Exercise
Once the line containing "Segment: 'right iliac" is reached in the listing below, reproduce it and all later lines through the final one exactly, but omit any pictures.

____

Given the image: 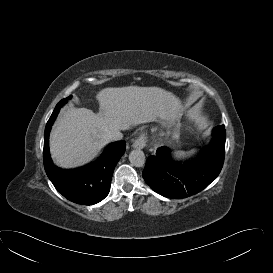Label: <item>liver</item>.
Returning <instances> with one entry per match:
<instances>
[{
    "label": "liver",
    "mask_w": 273,
    "mask_h": 273,
    "mask_svg": "<svg viewBox=\"0 0 273 273\" xmlns=\"http://www.w3.org/2000/svg\"><path fill=\"white\" fill-rule=\"evenodd\" d=\"M97 100L98 113L71 107L59 116L50 135V152L59 166L83 165L109 143L110 131L167 117L181 107L176 96L158 87H109L97 94Z\"/></svg>",
    "instance_id": "1"
}]
</instances>
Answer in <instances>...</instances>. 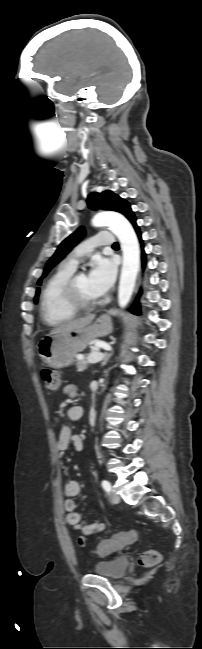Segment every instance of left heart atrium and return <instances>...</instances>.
I'll list each match as a JSON object with an SVG mask.
<instances>
[{
	"instance_id": "39dd6f15",
	"label": "left heart atrium",
	"mask_w": 202,
	"mask_h": 649,
	"mask_svg": "<svg viewBox=\"0 0 202 649\" xmlns=\"http://www.w3.org/2000/svg\"><path fill=\"white\" fill-rule=\"evenodd\" d=\"M116 265L108 258L97 257L91 263L87 275L89 285L98 296L105 294L114 284L116 278Z\"/></svg>"
}]
</instances>
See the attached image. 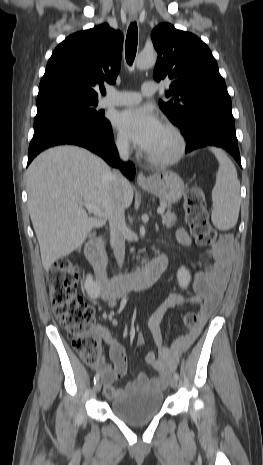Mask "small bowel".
I'll use <instances>...</instances> for the list:
<instances>
[{
    "label": "small bowel",
    "mask_w": 263,
    "mask_h": 465,
    "mask_svg": "<svg viewBox=\"0 0 263 465\" xmlns=\"http://www.w3.org/2000/svg\"><path fill=\"white\" fill-rule=\"evenodd\" d=\"M177 239L183 245L191 242V237L185 229L177 231ZM208 253L214 259V263L207 270L195 273L192 284L195 295L170 294L156 307L149 319V330L158 346V354L148 352L145 361L159 373L157 377L151 378L146 374H140L125 388H115L114 382L122 378L127 370L125 349L105 329H98V334L109 344L110 359L113 363V367L105 363L98 367V372L101 374L104 383V392L108 398L118 397L122 393L137 387L165 388L168 378L171 372L176 369L181 355L190 348L199 334H204L205 321L214 312L222 299L231 268L227 240H223L220 245L210 249ZM103 300L111 307L116 305V298L103 294ZM186 305L199 307L201 322L198 328L190 331L185 336L179 337L171 348L163 347L160 325L165 313L169 309ZM136 343L138 346L145 344L142 334L137 336Z\"/></svg>",
    "instance_id": "1"
}]
</instances>
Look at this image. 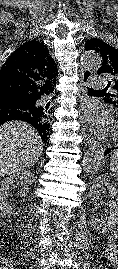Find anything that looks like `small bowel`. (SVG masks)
Segmentation results:
<instances>
[{
  "label": "small bowel",
  "instance_id": "1",
  "mask_svg": "<svg viewBox=\"0 0 118 269\" xmlns=\"http://www.w3.org/2000/svg\"><path fill=\"white\" fill-rule=\"evenodd\" d=\"M115 238V236H111V239H110V243L113 242V239Z\"/></svg>",
  "mask_w": 118,
  "mask_h": 269
}]
</instances>
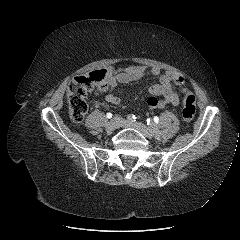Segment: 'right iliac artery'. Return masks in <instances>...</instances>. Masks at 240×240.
Returning a JSON list of instances; mask_svg holds the SVG:
<instances>
[{
	"mask_svg": "<svg viewBox=\"0 0 240 240\" xmlns=\"http://www.w3.org/2000/svg\"><path fill=\"white\" fill-rule=\"evenodd\" d=\"M135 120H136V117H135L134 114H129V115L127 116V121H129V122H134Z\"/></svg>",
	"mask_w": 240,
	"mask_h": 240,
	"instance_id": "obj_1",
	"label": "right iliac artery"
}]
</instances>
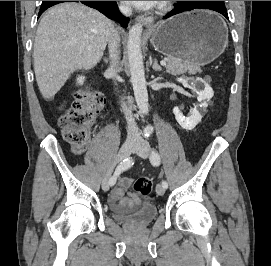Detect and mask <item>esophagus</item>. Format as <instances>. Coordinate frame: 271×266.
Segmentation results:
<instances>
[{"mask_svg":"<svg viewBox=\"0 0 271 266\" xmlns=\"http://www.w3.org/2000/svg\"><path fill=\"white\" fill-rule=\"evenodd\" d=\"M137 21L149 29L153 25L154 18L152 16L142 15L137 17Z\"/></svg>","mask_w":271,"mask_h":266,"instance_id":"34e87169","label":"esophagus"}]
</instances>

____

Response
Segment: 'right iliac artery'. Return masks in <instances>...</instances>. Masks at 240×240.
Returning a JSON list of instances; mask_svg holds the SVG:
<instances>
[{
	"mask_svg": "<svg viewBox=\"0 0 240 240\" xmlns=\"http://www.w3.org/2000/svg\"><path fill=\"white\" fill-rule=\"evenodd\" d=\"M135 120H136V117H135L134 114H129V115L127 116V121H129V122H134Z\"/></svg>",
	"mask_w": 240,
	"mask_h": 240,
	"instance_id": "obj_1",
	"label": "right iliac artery"
}]
</instances>
Detect and mask <item>esophagus</item>. Format as <instances>. Coordinate frame: 271×266.
Segmentation results:
<instances>
[{"mask_svg":"<svg viewBox=\"0 0 271 266\" xmlns=\"http://www.w3.org/2000/svg\"><path fill=\"white\" fill-rule=\"evenodd\" d=\"M137 21L149 29L153 25L154 18L152 16L142 15L137 17Z\"/></svg>","mask_w":271,"mask_h":266,"instance_id":"34e87169","label":"esophagus"}]
</instances>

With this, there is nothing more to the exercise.